Renovación o trinchera

Pero no todas las historias del descenso futbolístico terminan mal. Hay clubes que sufren la ignominia pero que se recuperan, equipos que enfrentan la desgracia con vigor y determinación. Lo primero que hacen es cambiar de filosofía y modernizar su estrategia. Luego despiden al viejo entrenador y contratan a uno joven y dinámico, un individuo que conozca el mundo y que se mueva sin complejos. Enseguida, jubilan a todos los viejos cracks, y los sustituyen por jugadores frescos y audaces, por deportistas formados en las divisiones inferiores. Y, finalmente, entrenan duro, sudan mucho, y trabajan con ahínco y creatividad. En nuestro país lo ha hecho la Universidad Católica en varias oportunidades, y en la Argentina lo hizo River Plate hace unos años.

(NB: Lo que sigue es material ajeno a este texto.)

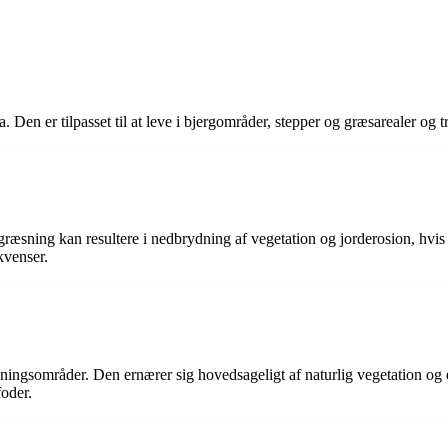
 Den er tilpasset til at leve i bjergområder, stepper og græsarealer og tr
æsning kan resultere i nedbrydning af vegetation og jorderosion, hvis de
kvenser.
ingsområder. Den ernærer sig hovedsageligt af naturlig vegetation og er
oder.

Para la derecha esto se traduce en algo simple: tiene que deshacerse de los dirigentes y portavoces conservadores que hasta ahora han dominado las máquinas partidarias. Esto incluye, me temo, a gente como el propio Allamand, un político que en su momento contribuyó al país y al retorno a la democracia, pero que con el tiempo se fue quedando atrás, poniéndose cada vez más conservador (en los debates de las primarias, Pablo Longueira pareció, casi siempre, ser más liberal y moderno).

El nudo gordiano

La nueva derecha tiene que ser más que la suma de las partes. Y esto sólo se logrará si un nuevo grupo toma las riendas partidarias. La renovación tiene que ser ideológica y auténtica; de forma y de fondo. Chile necesita una derecha más liberal, más transparente y más abierta. Líderes que se parezcan más a la señora Merkel que a Carlos Larraín, más a David Cameron que a Ernesto Silva, más a Mariano Rajoy que a Andrés Allamand.

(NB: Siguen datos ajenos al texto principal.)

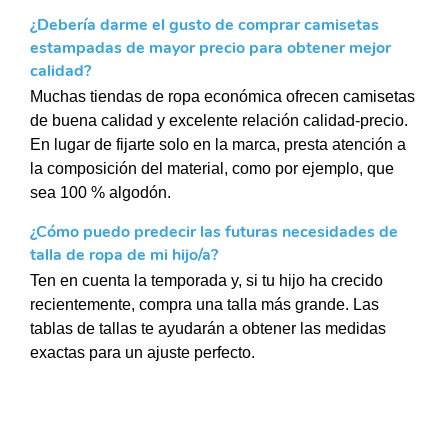
¿Debería darme el gusto de comprar camisetas
estampadas de mayor precio para obtener mejor
calidad?
Muchas tiendas de ropa económica ofrecen camisetas
de buena calidad y excelente relación calidad-precio.
En lugar de fijarte solo en la marca, presta atención a
la composición del material, como por ejemplo, que
sea 100 % algodón.
¿Cómo puedo predecir las futuras necesidades de
talla de ropa de mi hijo/a?
Ten en cuenta la temporada y, si tu hijo ha crecido
recientemente, compra una talla más grande. Las
tablas de tallas te ayudarán a obtener las medidas
exactas para un ajuste perfecto.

Pero si bien el cambio de dirigentes es una condición necesaria, no es una condición suficiente. Se requiere más, mucho más. He aquí tan sólo tres requerimientos:

Primero, es necesario que defienda al capitalismo competitivo sin complejos. Cuando este funciona con transparencia y en una cancha pareja, beneficia a todos, crea movilidad social, y permite que los sueños se hagan realidad. Esta debe ser una bandera intransable de la nueva derecha moderna.

Segundo -y a estas alturas esto es obvio-, es necesario separar a la empresa privada del financiamiento de la política. Este es el tema del momento, y afecta a todos los partidos y a una multiplicidad de personajes tanto de la oposición como de la Nueva Mayoría. Pero debe ser la derecha quien lidere una reforma completa del financiamiento político, reforma que le dé transparencia a este complejo asunto, y que evite escándalos como los vividos recientemente.

Tercero -y esto es, sin duda, lo más importante-, la derecha sólo tendrá futuro si se aparta con fuerza de la Iglesia Católica y del conservadurismo a ultranza de sus líderes. Porque, aunque a muchos no les guste y quieran negarlo, la jerarquía eclesiástica representa todo aquello que los jóvenes chilenos rechazan con energía: los abusos, la arrogancia, la defensa de intereses creados, la falta de empatía con las víctimas, el autoritarismo, el dogma repetido hasta el cansancio, la defensa del statu quo en el que se discrimina a mujeres y homosexuales, y la incapacidad de pedir público perdón por las faltas cometidas. Si la derecha nacional insiste en su alianza con la jerarquía eclesiástica y continúa aferrada a los movimientos católicos conservadores, no tendrá ningún futuro y vivirá en un descenso prolongado. O, simplemente, desaparecerá, como el viejo equipo aurinegro de Ferrobadminton.